19.11.12

Bundestagswahl 2013

Kretschmann rechnet mit Sprung nach oben für Grüne

Baden-Württembergs grüner Regierungschef Winfried Kretschmann setzt zwar auf Rot-Grün, will aber auch ein Bündnis mit der Union nicht ausschließen. Er hält ein Wahlergebnis von 15 Prozent für möglich.

Foto: dapd

Winfried Kretschmann ist für die Bundestagswahl optimistisch
Winfried Kretschmann ist für die Bundestagswahl optimistisch

Winfried Kretschmann, der grüne Ministerpräsident von Baden-Württemberg, setzt für die Bundestagswahl 2013 auf Rot-Grün. Er schließt aber auch ein Bündnis mit der Union nicht aus. "Ich bin Gegner einer Ausschließeritis bei möglichen Koalitionen", sagte Kretschmann der "Passauer Neuen Presse". "Wir wollen die amtierende schwarz-gelbe Regierung mit Rot-Grün ablösen. Über andere Konstellationen zu debattieren, ist unsinnig."

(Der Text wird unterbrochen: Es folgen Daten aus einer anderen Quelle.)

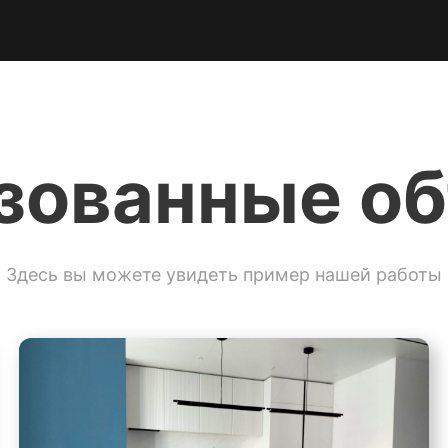
зованные о
Здесь вы можете увидеть пример нашей работы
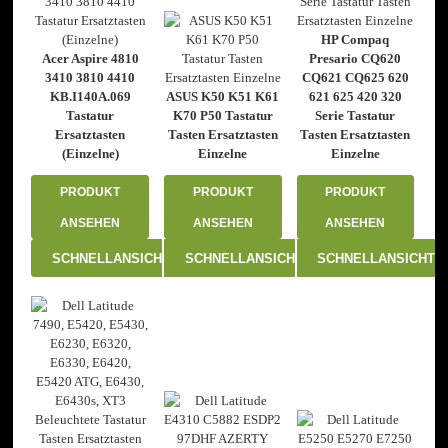
HP Compaq
Acer Aspire 4810
Presario CQ620
3410 3810 4410
CQ621 CQ625 620
KB.I140A.069
ASUS K50 K51 K61
621 625 420 320
Tastatur
K70 P50 Tastatur
Serie Tastatur
Ersatztasten
Tasten Ersatztasten
Tasten Ersatztasten
(Einzelne)
Einzelne
Einzelne
PRODUKT
PRODUKT
PRODUKT
ANSEHEN
ANSEHEN
ANSEHEN
SCHNELLANSICHT
SCHNELLANSICHT
SCHNELLANSICHT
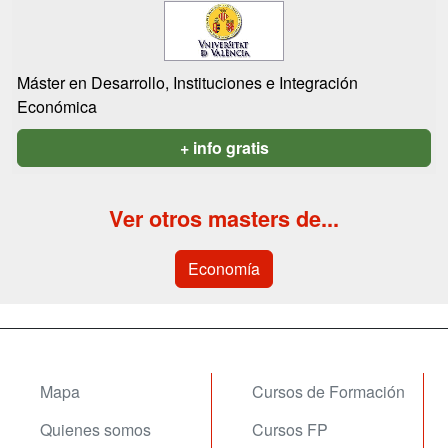
Máster en Desarrollo, Instituciones e Integración
Económica
+ info gratis
Ver otros masters de...
Economía
Mapa
Cursos de Formación
Quienes somos
Cursos FP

Kretschmann rechnet bei der Bundestagswahl mit einem guten Ergebnis für die Grünen. "Wir können in den 15-Prozent-Bereich vorstoßen, auch darüber. Wir haben die Chance, einen Sprung nach oben zu machen", sagte er. Zwar hätte der baden-württembergische Ministerpräsident eine einzelne Spitzenkandidatur als "beste Variante" begrüßt, aber das sei mit seiner Partei auf Bundesebene nicht durchsetzbar.

Vor einer Woche hatten die Grünen in einer Urwahl Fraktionschef Jürgen Trittin und Bundestagsvizepräsidentin Katrin Göring-Eckardt zu Spitzenkandidaten für die Bundestagswahl bestimmt.

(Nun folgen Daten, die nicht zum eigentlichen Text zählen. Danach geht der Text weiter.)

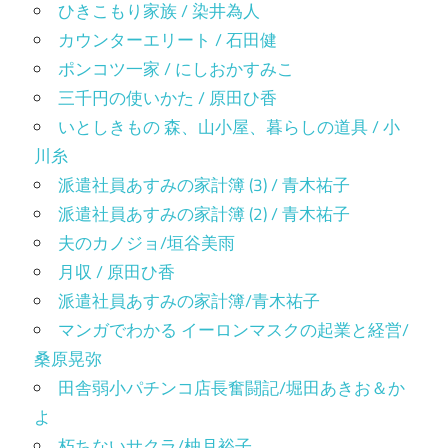
ひきこもり家族 / 染井為人
カウンターエリート / 石田健
ポンコツ一家 / にしおかすみこ
三千円の使いかた / 原田ひ香
いとしきもの 森、山小屋、暮らしの道具 / 小
川糸
派遣社員あすみの家計簿 (3) / 青木祐子
派遣社員あすみの家計簿 (2) / 青木祐子
夫のカノジョ/垣谷美雨
月収 / 原田ひ香
派遣社員あすみの家計簿/青木祐子
マンガでわかる イーロンマスクの起業と経営/
桑原晃弥
田舎弱小パチンコ店長奮闘記/堀田あきお＆か
よ
朽ちないサクラ/柚月裕子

Antrag zur Sozialpolitik beim Parteitag

Auf ihrem Bundesparteitag in Hannover am Wochenende forderte die Partei eine Wende in der Sozialpolitik hin zu mehr Teilhabe und Verteilungsgerechtigkeit. Nach den Worten von Parteichef Cem Özdemir wollen die Grünen "eine gerechtere Gesellschaft, die niemanden zurücklässt und allen eine Teilhabe ermöglicht". Dazu verabschiedeten die 700 Delegierten am Samstag einen Antrag zur Sozialpolitik. Soziale Gerechtigkeit erhoffen sich die Grünen vor allem durch "gute öffentliche Institutionen".

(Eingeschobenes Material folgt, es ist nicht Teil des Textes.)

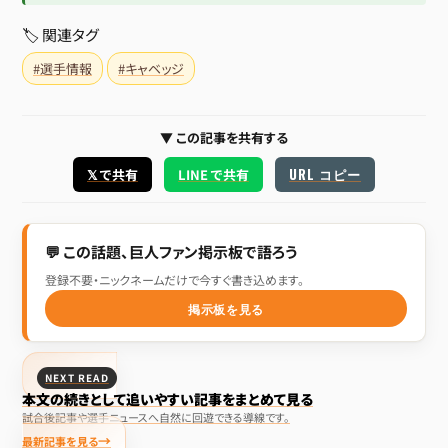
🏷 関連タグ
#選手情報
#キャベッジ
▼ この記事を共有する
URL コピー
𝕏 で共有
LINE で共有
💬 この話題、巨人ファン掲示板で語ろう
登録不要・ニックネームだけで今すぐ書き込めます。
掲示板を見る
NEXT READ
本文の続きとして追いやすい記事をまとめて見る
試合後記事や選手ニュースへ自然に回遊できる導線です。
最新記事を見る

In der Gesellschaft gehe es nicht fair zu, beklagte Özdemir. Der Weg in die "soziökonomische Mitte" sei vielen verbaut. Es sei für die Demokratie "zersetzend, wenn ein Teil der Gesellschaft abgehängt wird", so der Grünen-Chef. Man müsse die Verteilungsfrage neu stellen.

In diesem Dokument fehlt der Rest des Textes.